Source: nvidianews.nvidia.com
What Cosmos 3 Does That Others Don't
The Omnimodel Architecture
Cosmos 3 uses what Nvidia calls a Mixture-of-Transformers design with two interconnected towers. The Reasoner Tower is a vision-language model using an autoregressive architecture - it reads multimodal input and builds a physical understanding of the scene, including object motion, spatial relationships, and causal structure. The Generator Tower then uses diffusion-based processes to produce outputs conditioned on that understanding.
The key point: these two towers share state. The Generator isn't given a text summary from the Reasoner. It gets the full representation. That's what allows the model to produce physically coherent outputs rather than plausible-looking hallucinations.
From Pixels to Joint Angles
Most AI video models stop at video. Cosmos 3 doesn't. The model produces numerical action data - the specific joint angles, gripper positions, and trajectory points that tell a physical robot what to do. Ming-Yu Liu, VP of Nvidia's Cosmos Lab, put it simply: "Action data is what makes Cosmos different. Autonomous actions are key."
This matters because the gap between visual understanding and physical execution has been one of the hardest problems in robotics. A model that can generate both a predictive world simulation and the corresponding action sequence closes that gap in training - robots can learn manipulation skills from synthetic data rather than thousands of hours of costly teleoperation.
20 Trillion Tokens of Training Data
Nvidia trained Cosmos 3 on 20 trillion tokens of multimodal data, including nearly 1 billion images, 400 million real and synthetic videos, ambient audio, text, and action data from humans and robots. For comparison, most large language models train on 1-15 trillion tokens of text. Cosmos 3's training set covers a fundamentally different distribution: it's weighted toward the kinds of visual and physical sequences that robots actually encounter.
The company also released six synthetic training datasets covering robotics manipulation, physics simulation, spatial reasoning, human motion, autonomous driving, and warehouse operations.
Benchmarks: What the Leaderboards Say
Cosmos 3 Super tops seven open-model leaderboards: Physics-IQ, PAI-Bench, R-Bench, RoboLab, RoboArena, VANTAGE-Bench, and TAR. On Artificial Analysis's Text-to-Image and Image-to-Video leaderboards, it also leads among open weights.

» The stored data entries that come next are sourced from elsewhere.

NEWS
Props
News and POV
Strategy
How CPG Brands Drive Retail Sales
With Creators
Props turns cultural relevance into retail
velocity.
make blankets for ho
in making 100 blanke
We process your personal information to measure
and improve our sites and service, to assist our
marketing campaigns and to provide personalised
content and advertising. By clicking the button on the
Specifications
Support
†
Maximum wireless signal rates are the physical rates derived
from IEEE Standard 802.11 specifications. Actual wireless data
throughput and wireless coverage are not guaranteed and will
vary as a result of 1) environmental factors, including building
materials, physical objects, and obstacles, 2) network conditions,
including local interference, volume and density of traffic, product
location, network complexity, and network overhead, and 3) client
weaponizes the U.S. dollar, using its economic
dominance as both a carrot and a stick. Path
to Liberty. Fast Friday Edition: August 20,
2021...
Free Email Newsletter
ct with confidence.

These are specialized physical AI benchmarks, not MMLU or SWE-Bench - the comparison class is narrow, and the nearest competitors are clearly smaller or less open.

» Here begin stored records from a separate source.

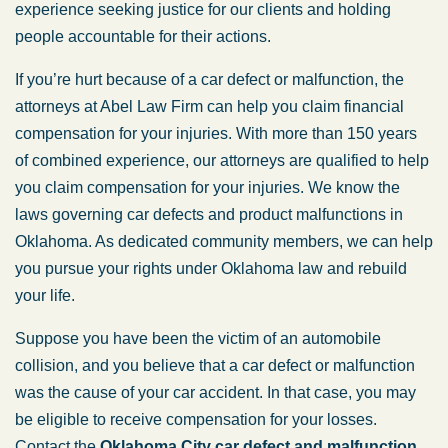
experience seeking justice for our clients and holding
people accountable for their actions.
If you’re hurt because of a car defect or malfunction, the
attorneys at Abel Law Firm can help you claim financial
compensation for your injuries. With more than 150 years
of combined experience, our attorneys are qualified to help
you claim compensation for your injuries. We know the
laws governing car defects and product malfunctions in
Oklahoma. As dedicated community members, we can help
you pursue your rights under Oklahoma law and rebuild
your life.
Suppose you have been the victim of an automobile
collision, and you believe that a car defect or malfunction
was the cause of your car accident. In that case, you may
be eligible to receive compensation for your losses.
Contact the
Oklahoma City car defect and malfunction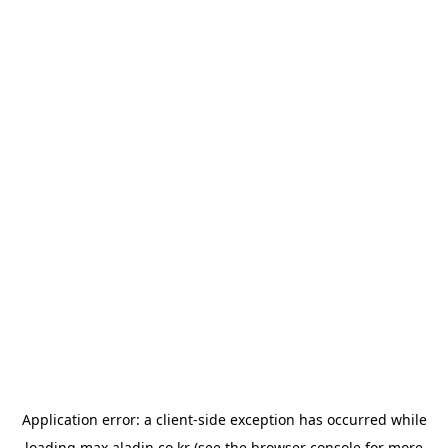
Application error: a
client
-side exception has occurred while
loading
max.aladin.co.kr
(see the
browser console
for more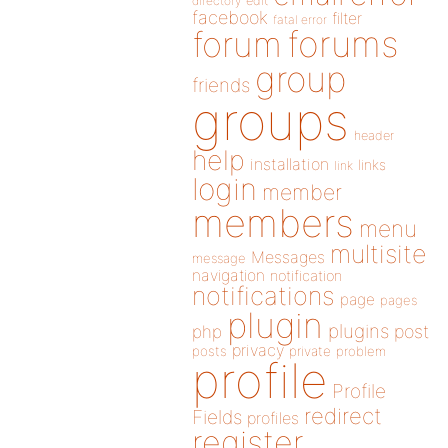
directory
edit
facebook
filter
fatal error
forums
forum
group
friends
groups
header
help
installation
links
link
login
member
members
menu
multisite
Messages
message
navigation
notification
notifications
page
pages
plugin
plugins
php
post
privacy
posts
private
problem
profile
Profile
redirect
Fields
profiles
register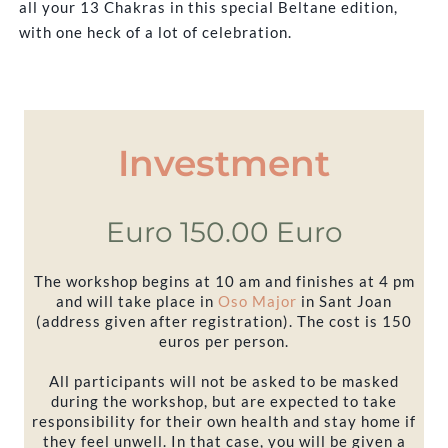
all your 13 Chakras in this special Beltane edition,
with one heck of a lot of celebration.
Investment
Euro 150.00 Euro
The workshop begins at 10 am and finishes at 4 pm
and will take place in
Oso Major
in Sant Joan
(address given after registration). The cost is 150
euros per person.
All participants will not be asked to be masked
during the workshop, but are expected to take
responsibility for their own health and stay home if
they feel unwell. In that case, you will be given a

The benchmarks matter but should be read carefully. PAI-Bench covers physical AI across video understanding and generation in robotics, autonomous vehicles, and physics common sense. Physics-IQ specifically measures whether a model actually understands physical causation. Leading both says something real about model quality in this domain.

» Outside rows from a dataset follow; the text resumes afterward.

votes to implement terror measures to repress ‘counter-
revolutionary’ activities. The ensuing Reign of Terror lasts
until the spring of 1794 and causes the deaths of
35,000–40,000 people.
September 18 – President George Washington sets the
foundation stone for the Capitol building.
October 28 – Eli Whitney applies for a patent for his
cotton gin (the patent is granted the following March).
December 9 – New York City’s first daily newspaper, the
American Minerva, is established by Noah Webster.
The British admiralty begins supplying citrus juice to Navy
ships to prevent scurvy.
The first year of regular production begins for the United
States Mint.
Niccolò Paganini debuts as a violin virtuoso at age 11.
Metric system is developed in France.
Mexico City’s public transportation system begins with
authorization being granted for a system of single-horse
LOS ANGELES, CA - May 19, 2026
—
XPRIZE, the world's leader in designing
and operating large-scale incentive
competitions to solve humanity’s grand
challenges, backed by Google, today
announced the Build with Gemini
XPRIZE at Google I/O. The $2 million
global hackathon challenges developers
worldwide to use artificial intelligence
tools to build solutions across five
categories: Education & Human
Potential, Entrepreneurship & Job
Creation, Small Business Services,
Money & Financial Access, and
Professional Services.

No independent reproduction of these numbers has appeared yet. The scores come from Nvidia's own release materials.
Humanoid robots in industrial settings are one of the primary targets for Cosmos 3's action generation capabilities.
Source: unsplash.com
The Cosmos Coalition
Nvidia launched the Cosmos Coalition alongside the model: Agile Robots, Black Forest Labs, Generalist, LTX, Runway, and Skild AI are founding members, collectively committing to advance open world models. The inclusion of Black Forest Labs - the team behind FLUX - and Runway signals that Cosmos 3 is being positioned not just as a robotics infrastructure play but as a foundation for video generation too.
Industrial adopters already using Cosmos include LG Electronics, Samsung, Doosan Robotics, Li Auto, Centific, and Milestone Systems. These aren't proof-of-concept deployments; Li Auto is using it for autonomous vehicle scenario generation and LG for factory vision AI.
The model is free to use under the OpenMDW 1.1 license from the Linux Foundation - permissive enough for commercial training, modification, and deployment. Access is available on Hugging Face, through NVIDIA NIM microservices, and on cloud platforms including Microsoft Azure, CoreWeave, and Baseten.
This positions Nvidia differently from the arc Google has taken. While Google recently closed the open-source Gemini CLI in favor of a proprietary platform, Nvidia is doubling down on open-weight models as a distribution strategy - and using its hardware ecosystem to make sure the open weights still run best on Nvidia silicon.
What It Does Not Tell You
Cosmos 3 is a foundation model, not a production robotics system. The gap between generating physically plausible action sequences and launching them on real robots is major. The training datasets Nvidia released are synthetic and curated - they don't reflect the full distribution of edge cases a robot encounters in uncontrolled environments.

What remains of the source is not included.